There are a few additional configuration entries that can negate some of those red [WARN] results from the security benchmark.

Add the following items:

• userns-remap. This entry essentially remaps the container ownership, relating to the namespace. It changes from root to a limited account: dockremap. That change ensures that no root-based escapes can occur.
• no-new-privileges. In a similar vein, the no-new-privileges entry prevents containers from acquiring any additional rights beyond those granted at startup time.
• icc. The icc entry is perhaps the simplest configuration change to make for Docker security. It stops the Docker daemon from automatically adding the Docker image to the default network.

Networking. By default, all the containers share the same networking configuration -- in essence, it is promiscuous mode. In this setup, traffic intended for a specific VM can be read by all. This setup is not ideal for security. For example, if hackers compromised a Docker container instance, they could see all the data flowing across the local host network.

To fix this, it is best practice to create a new network group -- a bridge network -- for each set of servers that need to communicate. This setup isolates networks, hardening the container deployment against exploitation.

To get a list of current networks, use the docker network ls command:

     sudo docker network ls

That one bridge entry needs to be split out into additional bridges. You can then assign the containers to the appropriate bridge. The command is straightforward:

     docker network create -d bridge new_net_bridge

Reissuing the docker network command will show the new bridge. Each bridge gets a new network range by default.

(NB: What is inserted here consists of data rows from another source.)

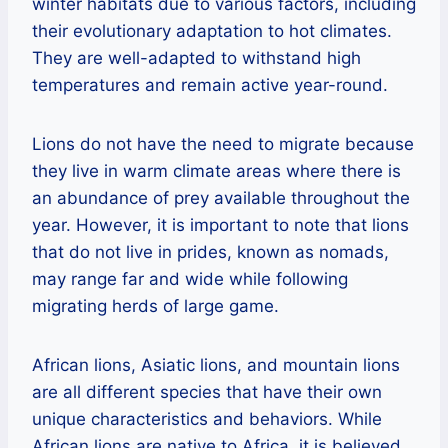
winter habitats due to various factors, including
their evolutionary adaptation to hot climates.
They are well-adapted to withstand high
temperatures and remain active year-round.
Lions do not have the need to migrate because
they live in warm climate areas where there is
an abundance of prey available throughout the
year. However, it is important to note that lions
that do not live in prides, known as nomads,
may range far and wide while following
migrating herds of large game.
African lions, Asiatic lions, and mountain lions
are all different species that have their own
unique characteristics and behaviors. While
African lions are native to Africa, it is believed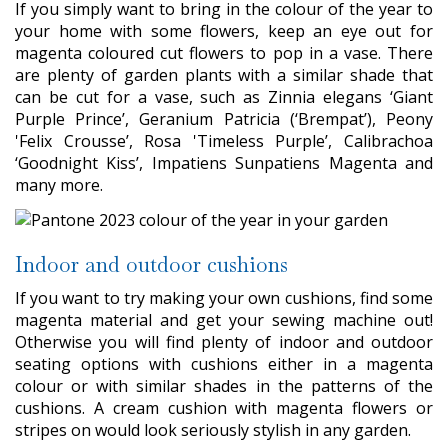
If you simply want to bring in the colour of the year to
your home with some flowers, keep an eye out for
magenta coloured cut flowers to pop in a vase. There
are plenty of garden plants with a similar shade that
can be cut for a vase, such as Zinnia elegans ‘Giant
Purple Prince’, Geranium Patricia (‘Brempat’), Peony
'Felix Crousse’, Rosa 'Timeless Purple’, Calibrachoa
‘Goodnight Kiss’, Impatiens Sunpatiens Magenta and
many more.
Indoor and outdoor cushions
If you want to try making your own cushions, find some
magenta material and get your sewing machine out!
Otherwise you will find plenty of indoor and outdoor
seating options with cushions either in a magenta
colour or with similar shades in the patterns of the
cushions. A cream cushion with magenta flowers or
stripes on would look seriously stylish in any garden.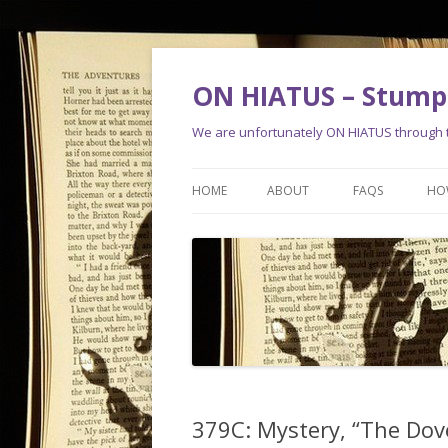
ON HIATUS – Stump 
We are unfortunately ON HIATUS through th
HOME
ABOUT
FAQS
HO
379C: Mystery, “The Dov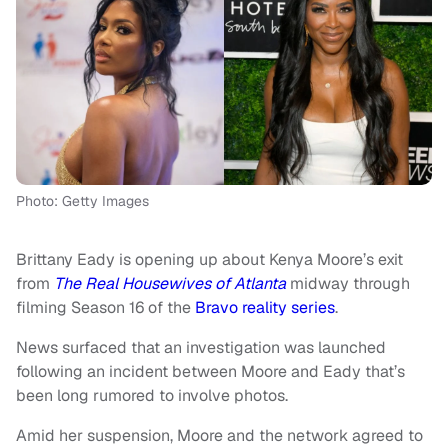
Photo: Getty Images
Brittany Eady is opening up about Kenya Moore’s exit
from
The Real Housewives of Atlanta
midway through
filming Season 16 of the
Bravo reality series
.
News surfaced that an investigation was launched
following an incident between Moore and Eady that’s
been long rumored to involve photos.
Amid her suspension, Moore and the network agreed to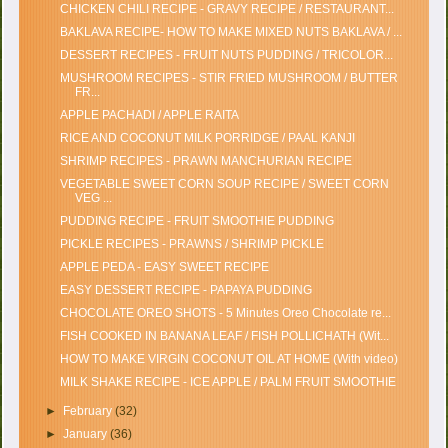
CHICKEN CHILI RECIPE - GRAVY RECIPE / RESTAURANT...
BAKLAVA RECIPE- HOW TO MAKE MIXED NUTS BAKLAVA / ...
DESSERT RECIPES - FRUIT NUTS PUDDING / TRICOLOR...
MUSHROOM RECIPES - STIR FRIED MUSHROOM / BUTTER
FR...
APPLE PACHADI / APPLE RAITA
RICE AND COCONUT MILK PORRIDGE / PAAL KANJI
SHRIMP RECIPES - PRAWN MANCHURIAN RECIPE
VEGETABLE SWEET CORN SOUP RECIPE / SWEET CORN
VEG ...
PUDDING RECIPE - FRUIT SMOOTHIE PUDDING
PICKLE RECIPES - PRAWNS / SHRIMP PICKLE
APPLE PEDA - EASY SWEET RECIPE
EASY DESSERT RECIPE - PAPAYA PUDDING
CHOCOLATE OREO SHOTS - 5 Minutes Oreo Chocolate re...
FISH COOKED IN BANANA LEAF / FISH POLLICHATH (Wit...
HOW TO MAKE VIRGIN COCONUT OIL AT HOME (With video)
MILK SHAKE RECIPE - ICE APPLE / PALM FRUIT SMOOTHIE
►
February
(32)
►
January
(36)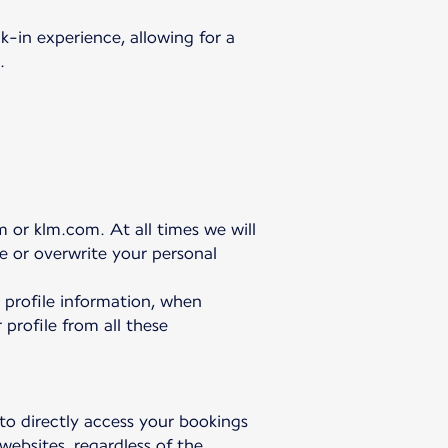
-in experience, allowing for a
.
 or klm.com. At all times we will
te or overwrite your personal
r profile information, when
 profile from all these
 to directly access your bookings
websites, regardless of the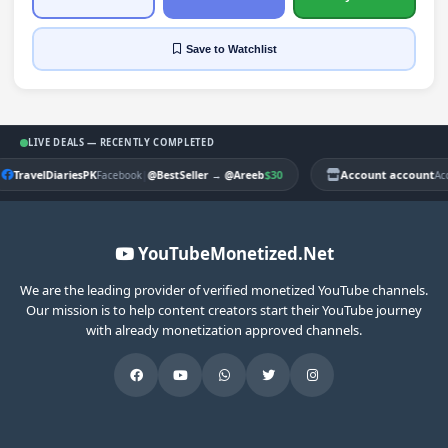
Save
to Watchlist
LIVE DEALS — RECENTLY COMPLETED
TravelDiariesPK
|
$30
Account account
Facebook
@BestSeller
→
@Areeb
Ac
YouTubeMonetized.Net
We are the leading provider of verified monetized YouTube channels.
Our mission is to help content creators start their YouTube journey
with already monetization approved channels.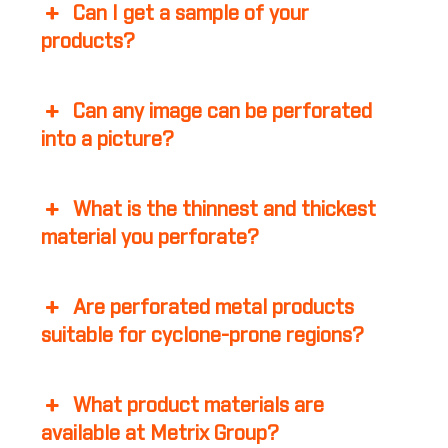
Can I get a sample of your
products?
Can any image can be perforated
into a picture?
What is the thinnest and thickest
material you perforate?
Are perforated metal products
suitable for cyclone-prone regions?
What product materials are
available at Metrix Group?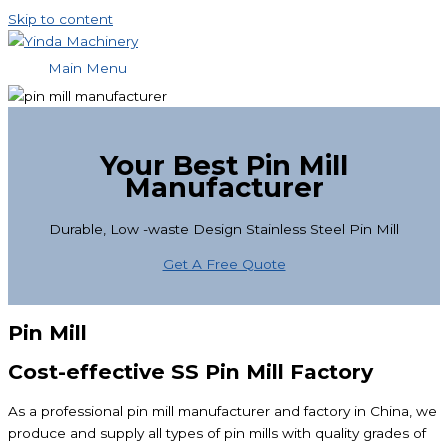
Skip to content
Main Menu
Your Best Pin Mill
Manufacturer
Durable, Low -waste Design Stainless Steel Pin Mill
Get A Free Quote
Pin Mill
Cost-effective SS Pin Mill Factory
As a professional pin mill manufacturer and factory in China, we
produce and supply all types of pin mills with quality grades of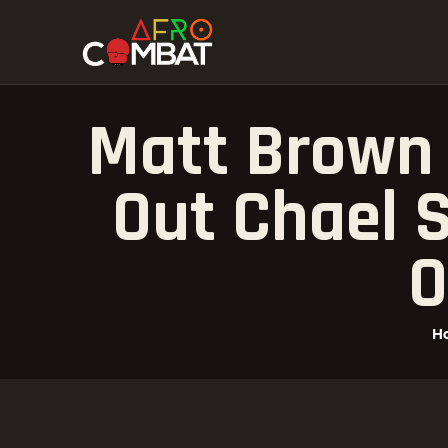
Matt Brown 
Out Chael 
O
H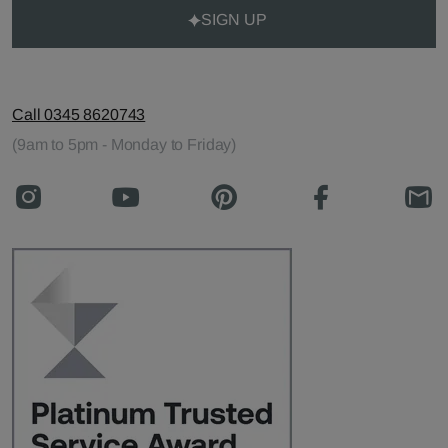
SIGN UP
Call 0345 8620743
(9am to 5pm - Monday to Friday)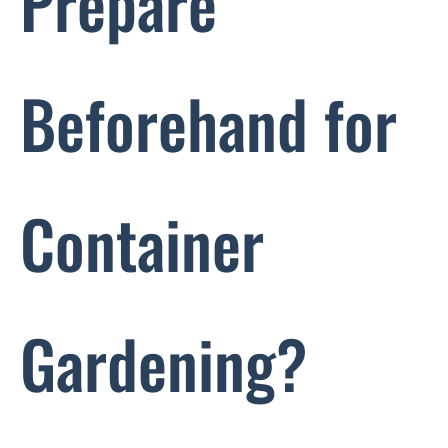
Prepare
Beforehand for
Container
Gardening?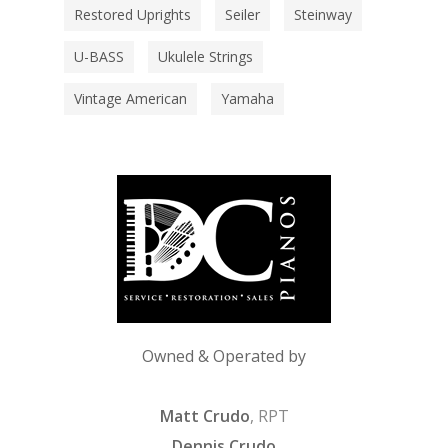
Restored Uprights
Seiler
Steinway
U-BASS
Ukulele Strings
Vintage American
Yamaha
Owned & Operated by
Matt Crudo
, RPT
Dennis Crudo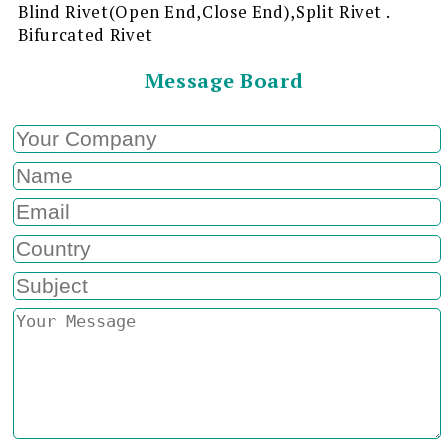
Blind Rivet(Open End,Close End),Split Rivet .
Bifurcated Rivet
Message Board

To connect the bridge to the container, use another command:

     docker network connect new_net_bridge currentcontainer

Once that is assigned, check the settings on the network:

     docker network inspect new_net_bridge

At this point, containers on the same network should be able to talk to each other, but not to other containers.

Helpful grep

If you run the security scan script and have trouble keeping up with the [WARN] entries, try piping the docker-bench command through grep. This method displays just the warnings. Use these commands:

     sudo ./docker-bench-security.sh | grep [WARN]

Auditing

Security audits are certainly useful after an attack, but they're even better to run before anything bad happens. For Docker, use auditd, one of the packages in the Ubuntu repository. This application will watch for changes to key files and report them.

Install auditd with apt install:

     sudo apt install auditd -y

All the files to check are kept in /etc/audit/audit.rules. Add several additional items to check for better security:

     -w /usr/bin/docker -p wa
     -w /usr/bin/dockerd -p wa
     -w /var/lib/docker -p wa
     -w /etc/docker -p wa
     -w /lib/systemd/system/docker.service -p wa
     -w /lib/systemd/system/docker.socket -p wa
     -w /etc/default/docker -p wa
     -w /etc/docker/daemon.json -p wa
     -w /usr/bin/docker-containerd -p wa
     -w /usr/bin/docker-runc -p w
     -w /usr/bin/containerd -p wa

Restart the auditd service and re-run the Docker Bench for Security scan. You should see the number of warnings fall dramatically.

No matter what you do, there's another best practice to follow. Always test changes before deploying to production.